A Few Steps Closer

Before I get into the actual post let me start by saying a BIG THANK YOU to the many people who helped spread the word about our book launch contest. The contest is still going strong and I can't believe how many teachers we have officially signed up. It's just fantastic.

Click HERE if you'd like to win $100 to amazon.com and/or a signed copy of our newly released book for K through 8 teachers called: TEACHING NUMERACY: 9 Critical Habits to Ignite Mathematical Thinking. 

No today's post....

I know most of my blog followers are primarily writers. This post is for you.

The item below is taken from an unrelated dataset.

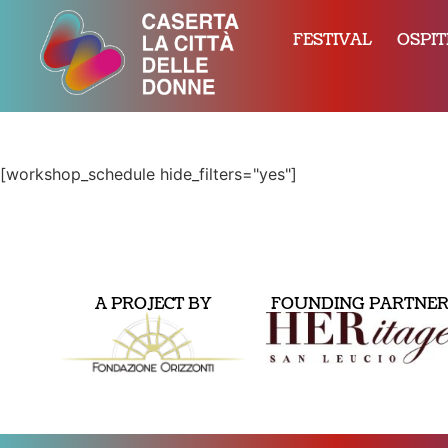
FESTIVAL
OSPIT
[workshop_schedule hide_filters="yes"]
A PROJECT BY
FOUNDING PARTNE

I love reading other writers' acknowledgments pages. Like, its actually the first page I flip to when I hold the book or buy the e-version for my Nook. I have to admit I do it with greater verve since I started calling myself a writer (Who is the agent? Who was the editor? Any names I recognize from blogworld?). I really enjoy reading the sometimes witty, other times touching, sentiments of gratitude.

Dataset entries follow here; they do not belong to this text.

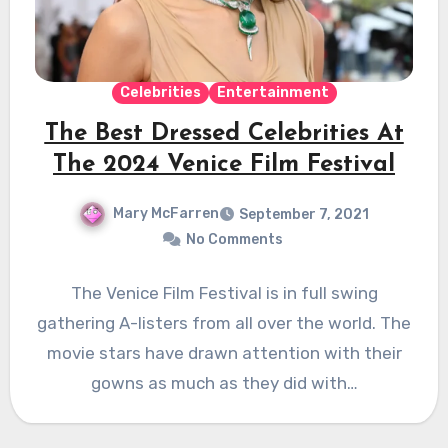
Celebrities
Entertainment
The Best Dressed Celebrities At
The 2024 Venice Film Festival
Mary McFarren
September 7, 2021
No Comments
The Venice Film Festival is in full swing
gathering A-listers from all over the world. The
movie stars have drawn attention with their
gowns as much as they did with…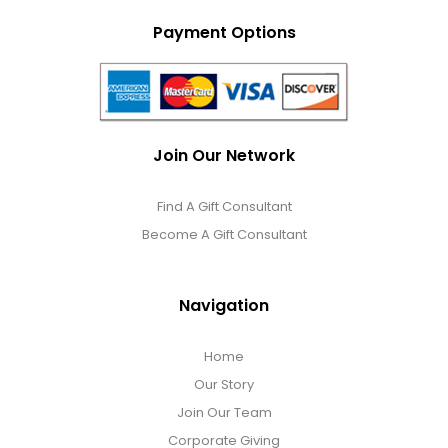
Payment Options
Join Our Network
Find A Gift Consultant
Become A Gift Consultant
Navigation
Home
Our Story
Join Our Team
Corporate Giving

And you know how the editor gets thanked with something like this:
Thank you for helping to polish this book into the sparkly diamond it turned out to be.
OR
Your brilliant mind shaped my writing into what lives inside this cover.
OR Something else to that effect.
*No, those aren't taken from real acknowledgment pages. I just made them up.

Well I'm here to tell you that editors - real, talented, brilliant, highly trained, wickedly focused on detail - deserve that freaking brilliant sparkly diamond. Hope sized.

I don't know what I expected when I found out the lovely, Sarah LaPolla sold my first novel to Simon Pulse. More specifically, sold it to my brilliant editor, Annette Pollert. Everything was brand new to me. I anticipated the whole process with wide-eyed optimism. Revisions were mostly deepening and enriching the story. Line edits were fine tuning and aligning. Copy edits were microscopic and perfecting.

Three phases of the process towards publication.

Three phases of the process that I knew nothing about. And I loved every single solitary minute of. Every minute.

At each stage I marveled at the brilliant mind of my editor. She knew just how to rake through the manuscript and suggest how to either get more from the character/scene or fine tune and perfect. And when the fully copy edited paper manuscript was mailed to me, it hit me...I had a copy editor too. Another set of highly trained eyes going through this manuscript, shining it up. Unbelievable.

Let me bottom line it for you. Going through this incredible experience has made me deeply appreciate a traditionally published book. I seriously had NO idea the attention to detail that goes into the process or how many smart people would dedicate their time and intellect to something I wrote.

Am I clueless? Perhaps. But all I know is, It's fascinating to live it.